DESCRIPTION OF THE TASK: Compute how many lines in the listing below hold the string "these", then state only the result.

(SUPPLIED DATA Opens)

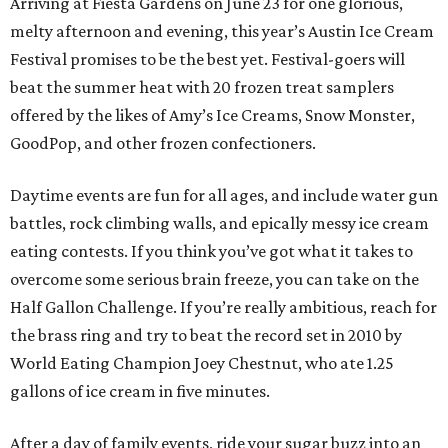
Arriving at Fiesta Gardens on June 23 for one glorious,
melty afternoon and evening, this year’s Austin Ice Cream
Festival promises to be the best yet. Festival-goers will
beat the summer heat with 20 frozen treat samplers
offered by the likes of Amy’s Ice Creams, Snow Monster,
GoodPop, and other frozen confectioners.
Daytime events are fun for all ages, and include water gun
battles, rock climbing walls, and epically messy ice cream
eating contests. If you think you’ve got what it takes to
overcome some serious brain freeze, you can take on the
Half Gallon Challenge. If you’re really ambitious, reach for
the brass ring and try to beat the record set in 2010 by
World Eating Champion Joey Chestnut, who ate 1.25
gallons of ice cream in five minutes.
After a day of family events, ride your sugar buzz into an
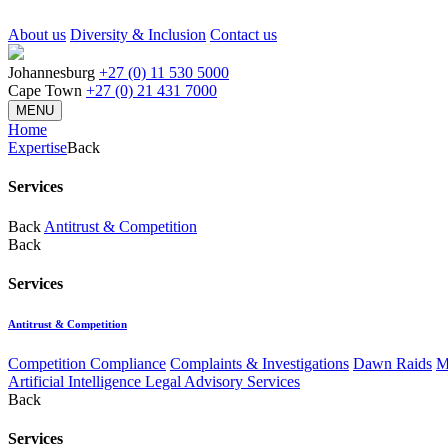
About us
Diversity & Inclusion
Contact us
Johannesburg
+27 (0) 11 530 5000
Cape Town
+27 (0) 21 431 7000
MENU
Home
Expertise
Back
Services
Back
Antitrust & Competition
Back
Services
Antitrust & Competition
Competition Compliance
Complaints & Investigations
Dawn Raids
M
Artificial Intelligence Legal Advisory Services
Back
Services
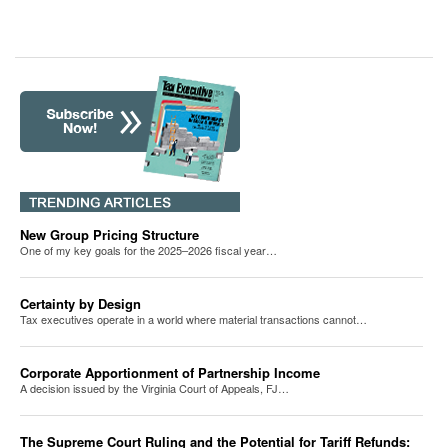
New Group Pricing Structure
One of my key goals for the 2025–2026 fiscal year…
Certainty by Design
Tax executives operate in a world where material transactions cannot…
Corporate Apportionment of Partnership Income
A decision issued by the Virginia Court of Appeals, FJ…
The Supreme Court Ruling and the Potential for Tariff Refunds:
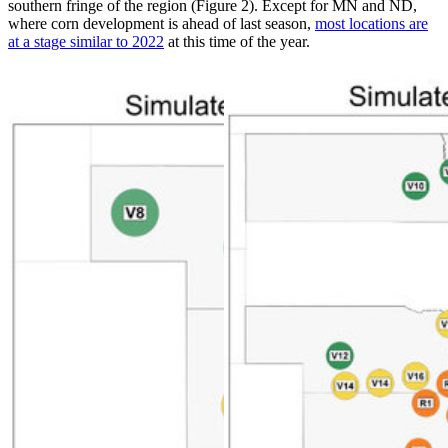
southern fringe of the region (Figure 2). Except for MN and ND,
where corn development is ahead of last season,
most locations are
at a stage similar to 2022
at this time of the year.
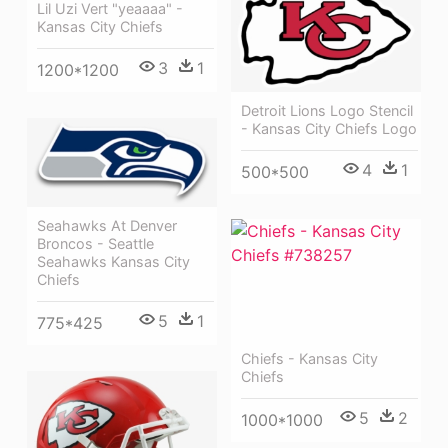
Lil Uzi Vert "yeaaaa" -
Kansas City Chiefs
3
1
1200*1200
Detroit Lions Logo Stencil
- Kansas City Chiefs Logo
4
1
500*500
Seahawks At Denver
Broncos - Seattle
Seahawks Kansas City
Chiefs
5
1
775*425
Chiefs - Kansas City
Chiefs
5
2
1000*1000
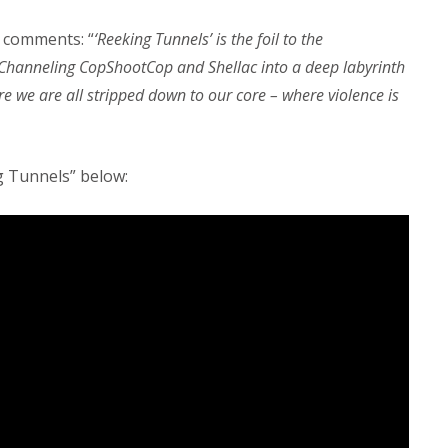
comments: “
‘Reeking Tunnels’ is the foil to the
 Channeling CopShootCop and Shellac into a deep labyrinth
e we are all stripped down to our core – where violence is
g Tunnels” below:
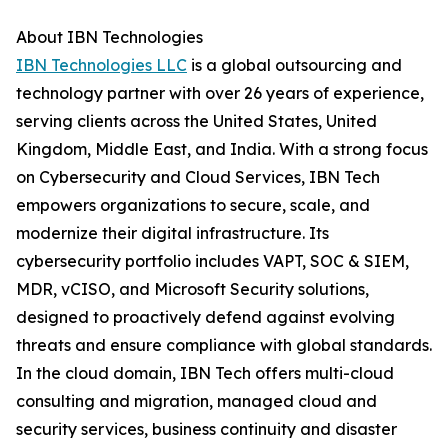
About IBN Technologies
IBN Technologies LLC
is a global outsourcing and
technology partner with over 26 years of experience,
serving clients across the United States, United
Kingdom, Middle East, and India. With a strong focus
on Cybersecurity and Cloud Services, IBN Tech
empowers organizations to secure, scale, and
modernize their digital infrastructure. Its
cybersecurity portfolio includes VAPT, SOC & SIEM,
MDR, vCISO, and Microsoft Security solutions,
designed to proactively defend against evolving
threats and ensure compliance with global standards.
In the cloud domain, IBN Tech offers multi-cloud
consulting and migration, managed cloud and
security services, business continuity and disaster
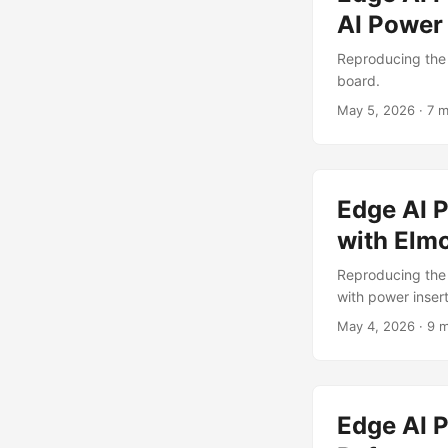
AI Power
Reproducing the
board.
May 5, 2026
·
7 m
Edge AI 
with Elm
Reproducing the
with power insert
May 4, 2026
·
9 m
Edge AI P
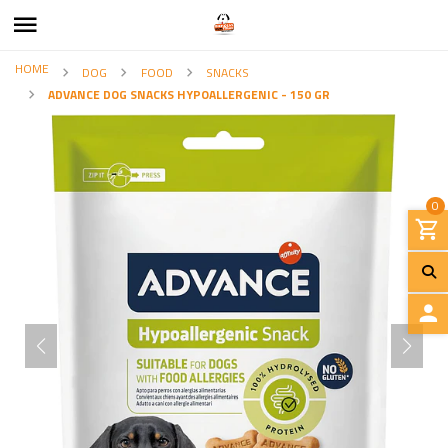
HOME
DOG
FOOD
SNACKS
ADVANCE DOG SNACKS HYPOALLERGENIC - 150 GR
0
L
O
G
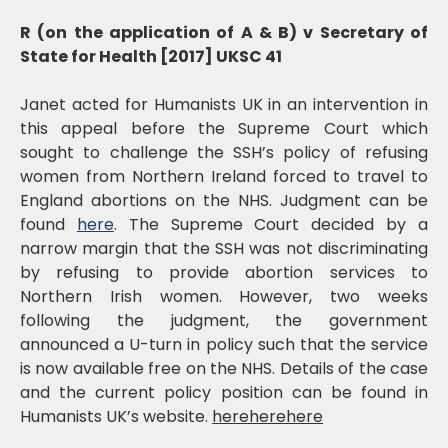
R (on the application of A & B) v Secretary of
State for Health [2017] UKSC 41
Janet acted for Humanists UK in an intervention in
this appeal before the Supreme Court which
sought to challenge the SSH’s policy of refusing
women from Northern Ireland forced to travel to
England abortions on the NHS. Judgment can be
found
here
. The Supreme Court decided by a
narrow margin that the SSH was not discriminating
by refusing to provide abortion services to
Northern Irish women. However, two weeks
following the judgment, the government
announced a U-turn in policy such that the service
is now available free on the NHS. Details of the case
and the current policy position can be found in
Humanists UK’s website.
hereherehere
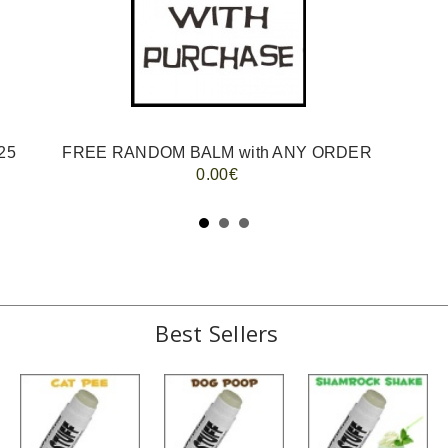
25
FREE RANDOM BALM with ANY ORDER
0.00€
Best Sellers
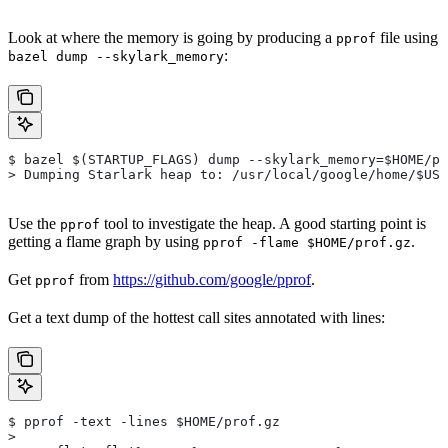
Look at where the memory is going by producing a
file using
pprof
:
bazel dump --skylark_memory
$ bazel $(STARTUP_FLAGS) dump --skylark_memory=$HOME/pr
> Dumping Starlark heap to: /usr/local/google/home/$USE
Use the
tool to investigate the heap. A good starting point is
pprof
getting a flame graph by using
.
pprof -flame $HOME/prof.gz
Get
from
https://github.com/google/pprof
.
pprof
Get a text dump of the hottest call sites annotated with lines:
$ pprof -text -lines $HOME/prof.gz
>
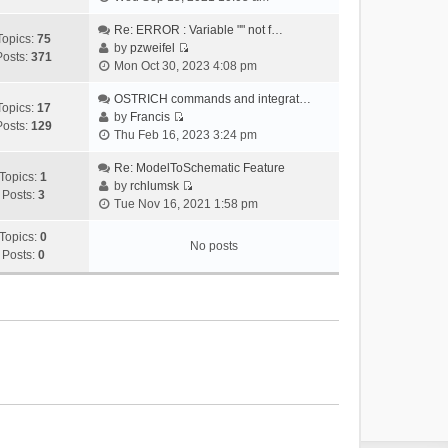
i
e
Re: ERROR : Variable "" not f…
Topics:
75
w
by
pzweifel
Posts:
371
V
t
Mon Oct 30, 2023 4:08 pm
i
h
e
OSTRICH commands and integrat…
e
Topics:
17
w
by
Francis
l
Posts:
129
V
t
Thu Feb 16, 2023 3:24 pm
a
i
h
t
e
Re: ModelToSchematic Feature
e
e
Topics:
1
w
by
rchlumsk
l
s
Posts:
3
V
t
Tue Nov 16, 2021 1:58 pm
a
t
i
h
t
p
e
Topics:
0
e
e
o
No posts
w
Posts:
0
l
s
s
t
a
t
t
h
t
p
e
e
o
l
s
s
a
t
t
t
p
e
o
s
s
t
t
p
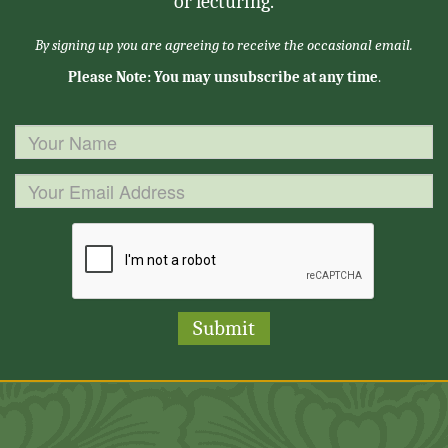
or lecturing.
By signing up you are agreeing to receive the occasional email.
Please Note: You may unsubscribe at any time
.
Submit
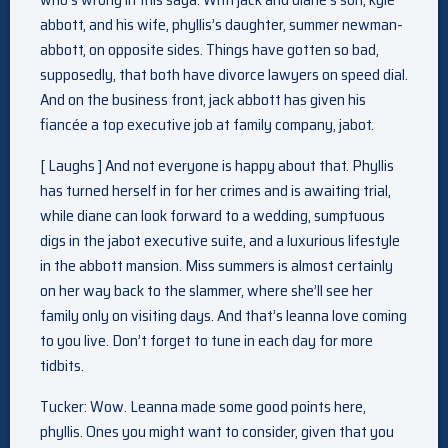
abbott, and his wife, phyllis’s daughter, summer newman-
abbott, on opposite sides. Things have gotten so bad,
supposedly, that both have divorce lawyers on speed dial.
And on the business front, jack abbott has given his
fiancée a top executive job at family company, jabot.
[ Laughs ] And not everyone is happy about that. Phyllis
has turned herself in for her crimes and is awaiting trial,
while diane can look forward to a wedding, sumptuous
digs in the jabot executive suite, and a luxurious lifestyle
in the abbott mansion. Miss summers is almost certainly
on her way back to the slammer, where she’ll see her
family only on visiting days. And that’s leanna love coming
to you live. Don’t forget to tune in each day for more
tidbits.
Tucker: Wow. Leanna made some good points here,
phyllis. Ones you might want to consider, given that you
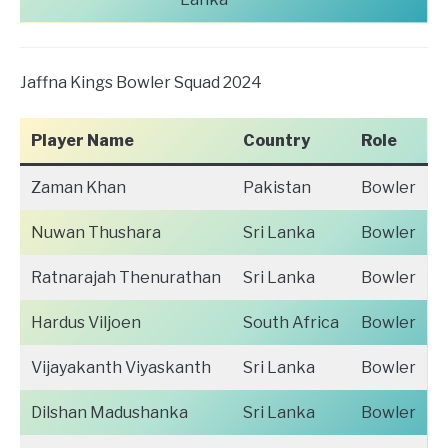
Jaffna Kings Bowler Squad 2024
Player Name
Country
Role
Zaman Khan
Pakistan
Bowler
Nuwan Thushara
Sri Lanka
Bowler
Ratnarajah Thenurathan
Sri Lanka
Bowler
Hardus Viljoen
South Africa
Bowler
Vijayakanth Viyaskanth
Sri Lanka
Bowler
Dilshan Madushanka
Sri Lanka
Bowler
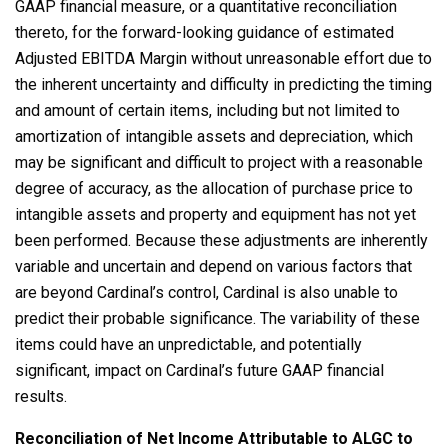
GAAP financial measure, or a quantitative reconciliation
thereto, for the forward-looking guidance of estimated
Adjusted EBITDA Margin without unreasonable effort due to
the inherent uncertainty and difficulty in predicting the timing
and amount of certain items, including but not limited to
amortization of intangible assets and depreciation, which
may be significant and difficult to project with a reasonable
degree of accuracy, as the allocation of purchase price to
intangible assets and property and equipment has not yet
been performed. Because these adjustments are inherently
variable and uncertain and depend on various factors that
are beyond Cardinal’s control, Cardinal is also unable to
predict their probable significance. The variability of these
items could have an unpredictable, and potentially
significant, impact on Cardinal’s future GAAP financial
results.
Reconciliation of Net Income Attributable to ALGC to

(SUPPLIED DATA Closes)

RESULT OF THE TASK: 2